Kinesha Kostya 1, Yuri Widia 2, *, Pepy Dwi Endraswari 3 and Sawitri 4

1 Medical Programme, Faculty of Medicine, Universitas Airlangga, Surabaya, Indonesia.

2 Department/Functional Medical Staff of Dermatology and Venereology, Faculty of Medicine Universitas Airlangga/ Universitas Airlangga Teaching Hospital Surabaya, Indonesia.

3 Department/Functional Medical Staff of Clinical Microbiology, Faculty of Medicine Universitas Airlangga/Dr. Soetomo General Academic Hospital, Surabaya, Indonesia.

4 Department/Functional Medical Staff of Dermatology and Venereology, Faculty of Medicine Universitas Airlangga/Dr. Soetomo General Academic Hospital, Surabaya, Indonesia.

Review Article

World Journal of Advanced Research and Reviews, 2025, 28(02), 2513-2523

Article DOI: 10.30574/wjarr.2025.28.2.3982

DOI url: https://doi.org/10.30574/wjarr.2025.28.2.3982

Received 15 October 2025; revised on 26 November 2025; accepted on 29 November 2025

Background: Inherited epidermolysis bullosa (EB) is a genetic disorder that involves skin fragility caused by structural damage of the sin. In Indonesia, the multidisciplinary care and advanced wound therapies are still limited. A systematic evaluation of published Indonesian EB management strategies is needed to understand current practices and identify gaps in care.

Methods: This is a systematic review gathers case reports, case series, and observational studies from both Indonesian and international databases regarding inherited EB published from 2015 to 2025. Data were taken from each study based on variables such as study design, demographics, EB subtype, clinical features, treatments, and outcomes. Some findings such as clinical features, therapy given and outcomes are extracted narratively because of heterogenicity of the data. Study selection followed PRISMA guidelines.

Results: Thirteen studies were found and reported cases of EBS, DEB, JEB and unclassified EB with clinical findings of extensive blistering, chronic wounds, malnutrition, anemia, infections, and mucosal involvement. Most treatments of wound care (saline compress, petroleum jelly application, cold compresses, and non-adhesive or tulle dressings) resulted in improvements in pain, wound drying, and infection prevention. However, no studies reported the use of advanced wound products, genetic testing, or structured multidisciplinary care. Limited resource constraints and lack of standardized outcome measures were consistent challenges across all reports.
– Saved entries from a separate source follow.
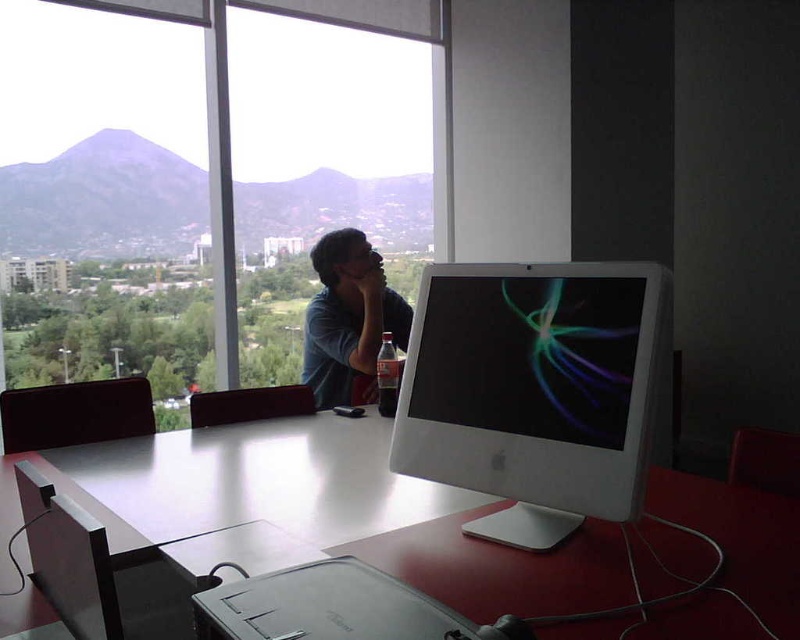 You are an office worker who wants to place a new keyboard on the table. The keyboard requires at least 50 cm of space. Given the white glossy computer monitor at center and the matte blue shirt at center, which object is wider and can you fit the keyboard next to it?

The white glossy computer monitor at center is wider than the matte blue shirt at center. Since the monitor is wider, there might be sufficient space next to it for the keyboard, but the exact dimensions of the table aren

You are an office worker who just entered the room and wants to use the white glossy computer monitor at center. Where should you go to find it?

The white glossy computer monitor at center is located at point (532, 390).

You are an office worker who needs to place a new document on the white glossy table at center and adjust the white glossy computer monitor at center to a comfortable viewing angle. Considering their heights, which object will require you to bend down more to interact with?

The white glossy table at center has a lesser height compared to the white glossy computer monitor at center, so you will need to bend down more to interact with the white glossy table at center. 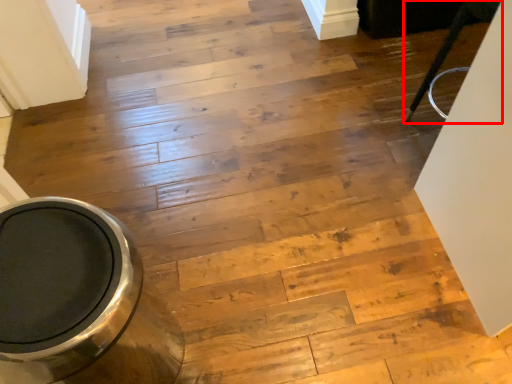 Question: Observing the image, what is the correct spatial positioning of furniture (annotated by the red box) in reference to toilet bowl?

Choices:
 (A) left
 (B) right

Answer: (B) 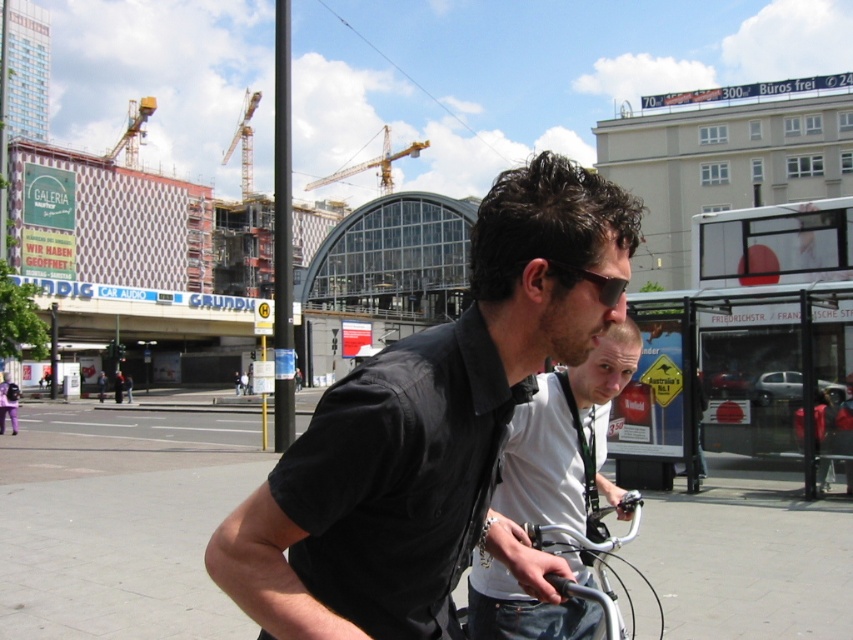 Question: Estimate the real-world distances between objects in this image. Which object is farther from the yellow metallic crane at upper left?

Choices:
 (A) gray concrete pavement at center
 (B) matte black shirt at center
 (C) silver metallic bicycle handlebars at center
 (D) black matte shirt at center

Answer: (C)

Question: Is black matte shirt at center thinner than black matte sunglasses at center?

Choices:
 (A) yes
 (B) no

Answer: (B)

Question: Does black matte shirt at center appear under gray concrete pavement at center?

Choices:
 (A) no
 (B) yes

Answer: (A)

Question: Which point is closer to the camera?

Choices:
 (A) (570, 412)
 (B) (126, 140)
 (C) (323, 605)

Answer: (C)

Question: Can you confirm if yellow metallic crane at upper center is thinner than black matte sunglasses at center?

Choices:
 (A) yes
 (B) no

Answer: (B)

Question: Which point is closer to the camera?

Choices:
 (A) (6, 540)
 (B) (126, 132)

Answer: (A) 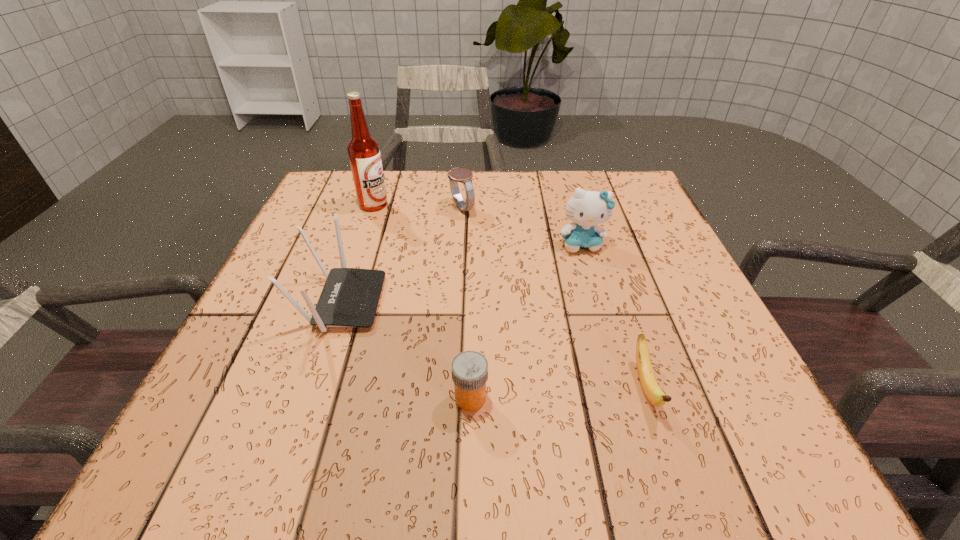 Locate an element on the screen. The image size is (960, 540). vacant space in between the second shortest object and the router is located at coordinates (406, 350).

Identify the location of unoccupied area between the shortest object and the tallest object. (509, 296).

Identify the location of vacant space in between the watch and the tallest object. (418, 206).

Locate an element on the screen. The height and width of the screenshot is (540, 960). the fourth closest object to the medicine is located at coordinates (462, 175).

I want to click on the fifth closest object to the fourth farthest object, so click(655, 395).

This screenshot has width=960, height=540. In order to click on free space that satisfies the following two spatial constraints: 1. on the face of the third farthest object; 2. on the label side of the medicine in this screenshot , I will do `click(626, 398)`.

The image size is (960, 540). Find the location of `vacant region that satisfies the following two spatial constraints: 1. on the label side of the watch; 2. on the left side of the alcohol`. vacant region that satisfies the following two spatial constraints: 1. on the label side of the watch; 2. on the left side of the alcohol is located at coordinates (372, 208).

Identify the location of vacant area in the image that satisfies the following two spatial constraints: 1. on the front side of the fourth tallest object; 2. on the front-facing side of the router. Image resolution: width=960 pixels, height=540 pixels. (457, 302).

At what (x,y) coordinates should I click in order to perform the action: click on free space that satisfies the following two spatial constraints: 1. at the stem of the shortest object; 2. on the label side of the second shortest object. Please return your answer as a coordinate pair (x, y). Looking at the image, I should click on (649, 398). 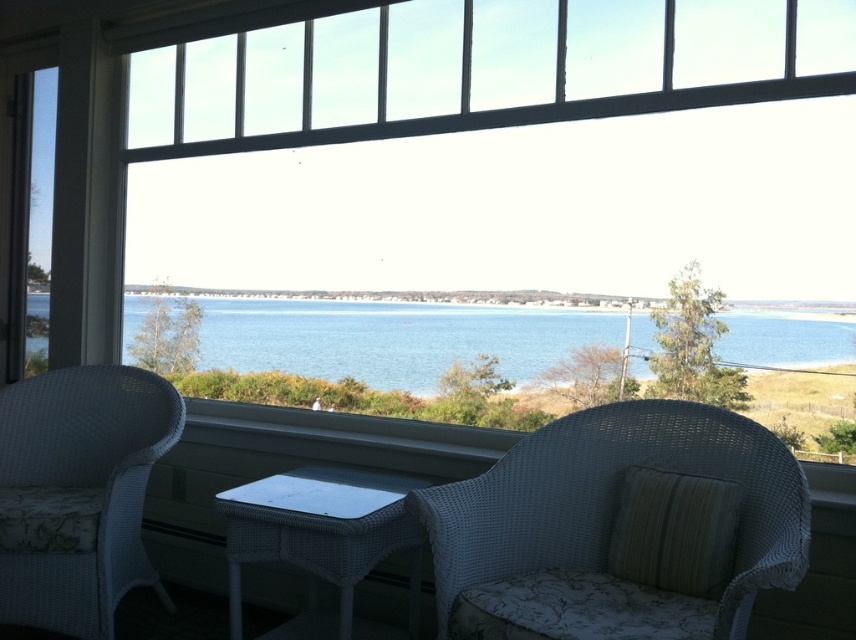 You are planning to hang a large painting that is 2 meters wide on the wall in this sunroom. The transparent glass window at center and the blue water at center are both in your way. Which object do you need to move to make space for the painting?

The transparent glass window at center has a larger width than the blue water at center, so you need to move the transparent glass window at center to make space for the painting since it occupies more of the wall.

You are standing in the sunroom and want to look outside through the transparent glass window at center. According to the coordinates provided, where should you look to see the window?

The transparent glass window at center is located at the coordinates point (199, 141), so you should look there to see the window.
Conclusion: EB management in Indonesia mostly relies on supportive wound care, which is symptomatic treatment, but is still limited compared to international standards that usually prefer advanced dressings, genetic testing, and multidisciplinary care. Improving access to specialized wound-care materials, and developing national EB management pathways are important to bring better results. Future research should focus on cost-effective interventions, long-term monitoring, and standardized evaluation methods.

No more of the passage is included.